KVM Archive on lore.kernel.org
 help / color / Atom feed
From: Sean Christopherson <seanjc@google.com>
To: Marc Zyngier <maz@kernel.org>,
	Huacai Chen <chenhuacai@kernel.org>,
	Aleksandar Markovic <aleksandar.qemu.devel@gmail.com>,
	Paul Mackerras <paulus@ozlabs.org>,
	Paolo Bonzini <pbonzini@redhat.com>
Cc: James Morse <james.morse@arm.com>,
	Julien Thierry <julien.thierry.kdev@gmail.com>,
	Suzuki K Poulose <suzuki.poulose@arm.com>,
	Sean Christopherson <seanjc@google.com>,
	Vitaly Kuznetsov <vkuznets@redhat.com>,
	Wanpeng Li <wanpengli@tencent.com>,
	Jim Mattson <jmattson@google.com>, Joerg Roedel <joro@8bytes.org>,
	kvmarm@lists.cs.columbia.edu, linux-mips@vger.kernel.org,
	kvm@vger.kernel.org, kvm-ppc@vger.kernel.org,
	linux-kernel@vger.kernel.org, Ben Gardon <bgardon@google.com>
Subject: [PATCH v2 08/10] KVM: Take mmu_lock when handling MMU notifier iff the hva hits a memslot
Date: Thu,  1 Apr 2021 17:56:56 -0700
Message-ID: <20210402005658.3024832-9-seanjc@google.com> (raw)
In-Reply-To: <20210402005658.3024832-1-seanjc@google.com>

Defer acquiring mmu_lock in the MMU notifier paths until a "hit" has been
detected in the memslots, i.e. don't take the lock for notifications that
don't affect the guest.

For small VMs, spurious locking is a minor annoyance.  And for "volatile"
setups where the majority of notifications _are_ relevant, this barely
qualifies as an optimization.

But, for large VMs (hundreds of threads) with static setups, e.g. no
page migration, no swapping, etc..., the vast majority of MMU notifier
callbacks will be unrelated to the guest, e.g. will often be in response
to the userspace VMM adjusting its own virtual address space.  In such
large VMs, acquiring mmu_lock can be painful as it blocks vCPUs from
handling page faults.  In some scenarios it can even be "fatal" in the
sense that it causes unacceptable brownouts, e.g. when rebuilding huge
pages after live migration, a significant percentage of vCPUs will be
attempting to handle page faults.

x86's TDP MMU implementation is especially susceptible to spurious
locking due it taking mmu_lock for read when handling page faults.
Because rwlock is fair, a single writer will stall future readers, while
the writer is itself stalled waiting for in-progress readers to complete.
This is exacerbated by the MMU notifiers often firing multiple times in
quick succession, e.g. moving a page will (always?) invoke three separate
notifiers: .invalidate_range_start(), invalidate_range_end(), and
.change_pte().  Unnecessarily taking mmu_lock each time means even a
single spurious sequence can be problematic.

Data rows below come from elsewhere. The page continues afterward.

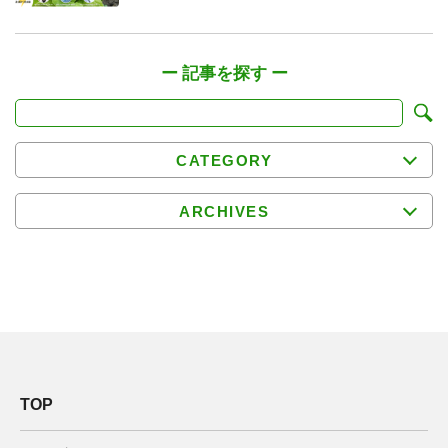
CATEGORY
ARCHIVES
TOP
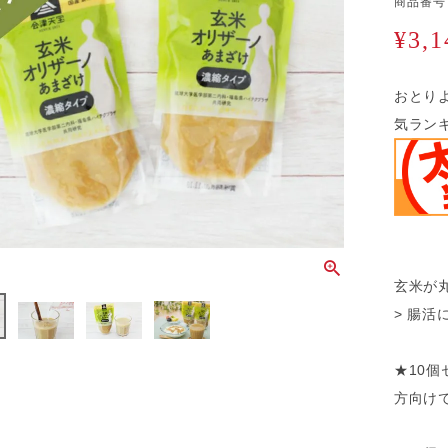
商品番号
¥
3,1
おとり
気ランキ
玄米が
> 腸
★10
方向け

Note, this optimizes only the unpaired callbacks.  Optimizing the
.invalidate_range_{start,end}() pairs is more complex and will be done in
a future patch.

Suggested-by: Ben Gardon <bgardon@google.com>
Signed-off-by: Sean Christopherson <seanjc@google.com>
 virt/kvm/kvm_main.c | 15 +++++++++++----
 1 file changed, 11 insertions(+), 4 deletions(-)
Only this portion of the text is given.